If you’re preparing to sell your business, understanding how to handle employee entitlements is crucial to ensuring a smooth transition for everyone involved. This blog will provide a practical guide for navigating this process, with insights into what entitlements mean, how they’re calculated, and how they should be managed during a sale.

Why Employee Entitlements Matter During a Business Sale

Employee entitlements represent a legal obligation to your team. They include various types of payments such as accrued annual leave, long service leave, personal leave and redundancy pay. When selling your business, these obligations don’t simply disappear—they need to be addressed either by you (the seller), the buyer, or a combination of both. Mismanaging entitlements can lead to disputes, financial penalties, and even damage to your professional reputation.

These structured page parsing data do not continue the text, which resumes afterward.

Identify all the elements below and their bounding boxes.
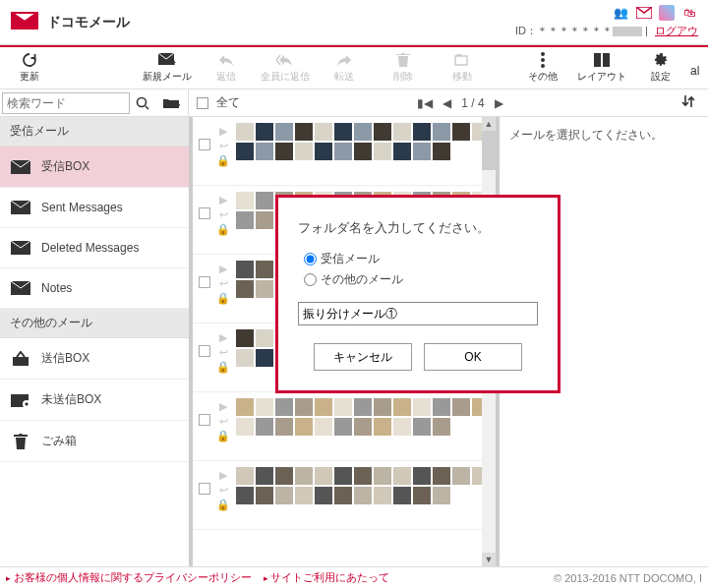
lock-icon: 🔒 [216,223,230,236]
id-masked [613,27,642,36]
search-button[interactable] [130,89,155,117]
svg-rect-9 [603,53,610,67]
header-quick-icons: 👥 🛍 [612,4,698,22]
envelope-icon [10,280,31,296]
lock-icon: 🔒 [216,154,230,167]
reply-icon [217,52,235,68]
flag-icon: ▶ [219,263,227,275]
reply-all-label: 全員に返信 [261,70,310,84]
flag-icon: ▶ [219,125,227,138]
dialog-title: フォルダ名を入力してください。 [298,219,538,237]
logout-link[interactable]: ログアウ [655,25,698,36]
sep: | [645,25,651,36]
svg-point-10 [138,97,147,106]
forward-icon [335,52,353,68]
row-checkbox[interactable] [199,207,210,219]
row-indicators: ▶↩🔒 [216,400,230,442]
scroll-up-button[interactable]: ▲ [482,117,496,131]
layout-icon [593,52,611,68]
radio-other[interactable]: その他のメール [304,271,538,288]
trash-icon [394,52,412,68]
preview-empty-message: メールを選択してください。 [509,128,663,142]
cancel-button[interactable]: キャンセル [314,343,412,371]
search-input[interactable] [2,92,130,114]
radio-received[interactable]: 受信メール [304,251,538,267]
row-checkbox[interactable] [199,139,210,150]
scroll-thumb[interactable] [482,131,496,170]
page-prev-button[interactable]: ◀ [442,96,451,110]
envelope-icon [10,200,31,215]
dots-icon [534,52,552,68]
sidebar-item-deleted[interactable]: Deleted Messages [0,228,189,268]
sidebar-item-outbox[interactable]: 送信BOX [0,338,189,380]
row-indicators: ▶↩🔒 [216,194,230,236]
scroll-down-button[interactable]: ▼ [482,553,496,566]
select-all-label: 全て [216,94,240,111]
select-all-checkbox[interactable] [197,97,208,109]
store-icon[interactable]: 🛍 [680,4,698,22]
reply-indicator-icon: ↩ [219,415,228,428]
settings-button[interactable]: 設定 [631,46,690,90]
row-indicators: ▶↩🔒 [216,331,230,374]
svg-point-5 [541,52,545,56]
gear-icon [652,52,670,68]
flag-icon: ▶ [219,194,227,206]
draft-icon [10,392,31,408]
sidebar-item-sent[interactable]: Sent Messages [0,188,189,228]
sidebar: 受信メール 受信BOX Sent Messages Deleted Messag… [0,117,193,566]
reply-indicator-icon: ↩ [219,484,228,497]
reply-all-icon [276,52,294,68]
folder-dropdown[interactable] [155,89,189,117]
mail-logo-icon [10,10,39,34]
apps-icon[interactable] [659,5,675,21]
sidebar-label: Sent Messages [41,201,123,214]
mail-row[interactable]: ▶↩🔒 [193,461,496,530]
row-checkbox[interactable] [199,483,210,495]
svg-point-7 [541,64,545,68]
row-checkbox[interactable] [199,276,210,288]
sidebar-item-trash[interactable]: ごみ箱 [0,421,189,462]
sidebar-item-drafts[interactable]: 未送信BOX [0,380,189,421]
contacts-icon[interactable]: 👥 [612,4,629,22]
row-indicators: ▶↩🔒 [216,469,230,511]
page-next-button[interactable]: ▶ [495,96,503,110]
lock-icon: 🔒 [216,292,230,305]
envelope-icon [10,159,31,175]
sidebar-label: 送信BOX [41,350,89,367]
row-indicators: ▶↩🔒 [216,263,230,305]
terms-link[interactable]: サイトご利用にあたって [264,570,390,585]
page-indicator: 1 / 4 [461,96,484,110]
sidebar-item-notes[interactable]: Notes [0,268,189,309]
privacy-link[interactable]: お客様の個人情報に関するプライバシーポリシー [6,570,252,585]
ok-button[interactable]: OK [424,343,522,371]
svg-rect-4 [455,56,467,65]
other-button[interactable]: その他 [513,46,572,90]
lock-icon: 🔒 [216,430,230,442]
radio-other-input[interactable] [304,273,317,286]
toolbar: 更新 +新規メール 返信 全員に返信 転送 削除 移動 その他 レイアウト 設定… [0,45,708,89]
row-thumb [236,398,490,436]
svg-point-6 [541,58,545,62]
layout-button[interactable]: レイアウト [572,46,631,90]
refresh-button[interactable]: 更新 [0,46,59,90]
mail-row[interactable]: ▶↩🔒 [193,392,496,461]
reply-indicator-icon: ↩ [219,277,228,290]
radio-received-input[interactable] [304,253,317,265]
envelope-icon [10,240,31,256]
page-first-button[interactable]: ▮◀ [417,96,433,110]
overflow-label: al [690,58,708,78]
row-checkbox[interactable] [199,414,210,426]
sidebar-label: ごみ箱 [41,433,77,449]
sort-button[interactable] [680,94,700,111]
compose-button[interactable]: +新規メール [138,46,197,90]
row-checkbox[interactable] [199,345,210,357]
sidebar-item-inbox[interactable]: 受信BOX [0,147,189,188]
mail-row[interactable]: ▶↩🔒 [193,117,496,186]
copyright: © 2013-2016 NTT DOCOMO, I [554,572,702,584]
svg-rect-8 [594,53,601,67]
sidebar-group-other: その他のメール [0,309,189,338]
lock-icon: 🔒 [216,499,230,511]
trash-icon [10,434,31,449]
mail-icon[interactable] [635,4,653,22]
folder-name-input[interactable] [298,302,538,325]
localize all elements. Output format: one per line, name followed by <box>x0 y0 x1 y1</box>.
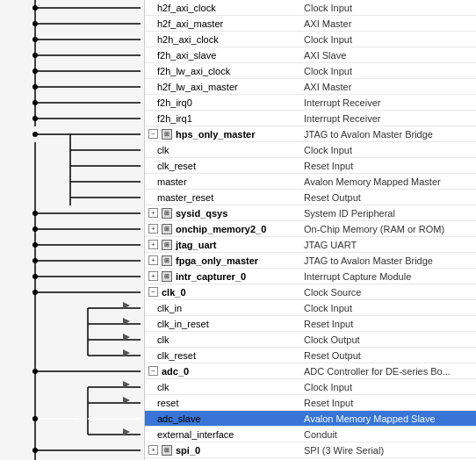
name-cell: clk <box>145 145 300 155</box>
type-cell: Clock Input <box>300 66 476 76</box>
type-cell: Interrupt Receiver <box>300 113 476 124</box>
name-cell: −adc_0 <box>145 366 300 377</box>
table-row[interactable]: h2f_axi_clockClock Input <box>145 0 476 16</box>
svg-point-4 <box>32 5 38 11</box>
type-cell: Reset Input <box>300 398 476 408</box>
table-row[interactable]: clk_in_resetReset Input <box>145 316 476 332</box>
type-cell: Conduit <box>300 429 476 440</box>
component-icon: ⊞ <box>162 240 172 250</box>
type-cell: AXI Master <box>300 82 476 92</box>
type-cell: Clock Input <box>300 3 476 13</box>
expand-icon[interactable]: + <box>148 208 158 218</box>
row-name: fpga_only_master <box>176 255 258 266</box>
type-cell: JTAG UART <box>300 240 476 250</box>
type-cell: Clock Input <box>300 34 476 45</box>
name-cell: h2h_axi_clock <box>145 34 300 45</box>
name-cell: clk <box>145 334 300 345</box>
name-cell: clk <box>145 382 300 392</box>
table-row[interactable]: +⊞intr_capturer_0Interrupt Capture Modul… <box>145 269 476 284</box>
row-name: master <box>157 176 187 187</box>
svg-point-16 <box>32 100 38 105</box>
type-cell: Interrupt Receiver <box>300 97 476 108</box>
table-row[interactable]: f2h_irq0Interrupt Receiver <box>145 95 476 111</box>
main-container: h2f_axi_clockClock Inputh2f_axi_masterAX… <box>0 0 476 460</box>
table-row[interactable]: h2f_lw_axi_masterAXI Master <box>145 79 476 95</box>
collapse-icon[interactable]: − <box>148 287 158 297</box>
type-cell: Reset Input <box>300 161 476 171</box>
table-row[interactable]: f2h_axi_slaveAXI Slave <box>145 47 476 63</box>
row-name: adc_0 <box>162 366 189 377</box>
row-name: clk_in_reset <box>157 319 209 329</box>
row-name: h2h_axi_clock <box>157 34 219 45</box>
row-name: clk_reset <box>157 350 196 361</box>
row-name: hps_only_master <box>176 129 255 140</box>
type-cell: Clock Input <box>300 382 476 392</box>
table-row[interactable]: +⊞onchip_memory2_0On-Chip Memory (RAM or… <box>145 221 476 237</box>
row-name: f2h_irq0 <box>157 97 192 108</box>
table-row[interactable]: clk_resetReset Output <box>145 348 476 363</box>
type-cell: Reset Output <box>300 350 476 361</box>
table-row[interactable]: −adc_0ADC Controller for DE-series Bo... <box>145 363 476 379</box>
expand-icon[interactable]: + <box>148 271 158 281</box>
table-row[interactable]: +⊞jtag_uartJTAG UART <box>145 237 476 253</box>
type-cell: Avalon Memory Mapped Master <box>300 176 476 187</box>
name-cell: clk_reset <box>145 350 300 361</box>
table-row[interactable]: master_resetReset Output <box>145 190 476 205</box>
name-cell: external_interface <box>145 429 300 440</box>
table-row[interactable]: clkClock Input <box>145 379 476 395</box>
row-name: clk_reset <box>157 161 196 171</box>
type-cell: System ID Peripheral <box>300 208 476 219</box>
name-cell: +⊞spi_0 <box>145 445 300 456</box>
wire-svg <box>0 0 145 460</box>
type-cell: Clock Source <box>300 287 476 298</box>
table-row[interactable]: h2f_axi_masterAXI Master <box>145 16 476 32</box>
type-cell: Interrupt Capture Module <box>300 271 476 282</box>
expand-icon[interactable]: + <box>148 255 158 265</box>
component-icon: ⊞ <box>162 255 172 266</box>
svg-point-10 <box>32 53 38 58</box>
row-name: h2f_axi_clock <box>157 3 216 13</box>
expand-icon[interactable]: + <box>148 224 158 234</box>
row-name: master_reset <box>157 192 213 203</box>
row-name: jtag_uart <box>176 240 216 250</box>
row-name: sysid_qsys <box>176 208 227 219</box>
name-cell: master <box>145 176 300 187</box>
svg-point-56 <box>32 132 38 137</box>
component-icon: ⊞ <box>162 271 172 282</box>
row-name: spi_0 <box>176 445 200 456</box>
table-row[interactable]: clkClock Output <box>145 332 476 348</box>
name-cell: f2h_lw_axi_clock <box>145 66 300 76</box>
row-name: clk <box>157 382 169 392</box>
type-cell: JTAG to Avalon Master Bridge <box>300 255 476 266</box>
table-row[interactable]: +⊞sysid_qsysSystem ID Peripheral <box>145 205 476 221</box>
table-row[interactable]: external_interfaceConduit <box>145 427 476 442</box>
table-row[interactable]: −⊞hps_only_masterJTAG to Avalon Master B… <box>145 126 476 142</box>
collapse-icon[interactable]: − <box>148 366 158 376</box>
table-row[interactable]: clk_resetReset Input <box>145 158 476 174</box>
svg-point-14 <box>32 84 38 90</box>
expand-icon[interactable]: + <box>148 240 158 249</box>
table-row[interactable]: f2h_irq1Interrupt Receiver <box>145 111 476 126</box>
row-name: external_interface <box>157 429 234 440</box>
table-row[interactable]: +⊞fpga_only_masterJTAG to Avalon Master … <box>145 253 476 269</box>
table-row[interactable]: adc_slaveAvalon Memory Mapped Slave <box>145 411 476 427</box>
table-row[interactable]: masterAvalon Memory Mapped Master <box>145 174 476 190</box>
name-cell: h2f_axi_clock <box>145 3 300 13</box>
table-row[interactable]: +⊞spi_0SPI (3 Wire Serial) <box>145 442 476 458</box>
table-row[interactable]: clk_inClock Input <box>145 300 476 316</box>
table-row[interactable]: clkClock Input <box>145 142 476 158</box>
name-cell: +⊞jtag_uart <box>145 240 300 250</box>
table-row[interactable]: −clk_0Clock Source <box>145 284 476 300</box>
collapse-icon[interactable]: − <box>148 129 158 139</box>
component-icon: ⊞ <box>162 208 172 219</box>
table-row[interactable]: h2h_axi_clockClock Input <box>145 32 476 47</box>
row-name: adc_slave <box>157 413 201 424</box>
row-name: f2h_irq1 <box>157 113 192 124</box>
type-cell: SPI (3 Wire Serial) <box>300 445 476 456</box>
table-row[interactable]: f2h_lw_axi_clockClock Input <box>145 63 476 79</box>
table-row[interactable]: resetReset Input <box>145 395 476 411</box>
row-name: reset <box>157 398 178 408</box>
expand-icon[interactable]: + <box>148 445 158 455</box>
row-name: h2f_axi_master <box>157 18 223 29</box>
component-icon: ⊞ <box>162 129 172 140</box>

By taking the time to understand and calculate entitlements properly, you can ensure fairness for your employees and avoid unnecessary legal complications during the transition.

What Are Employee Entitlements?

Employee entitlements refer to payments or benefits owed to employees under Australian employment law (primarily the Fair Work Act 2009) and any applicable awards, agreements, or contracts. Here’s a breakdown of the most common entitlements you need to consider:

1. Accrued Annual Leave

This includes any unused paid leave that employees are entitled to at the time of sale. If an employee’s contract ends, any unused annual leave must be paid out. If they transfer to the new owner, this accrued leave typically carries over.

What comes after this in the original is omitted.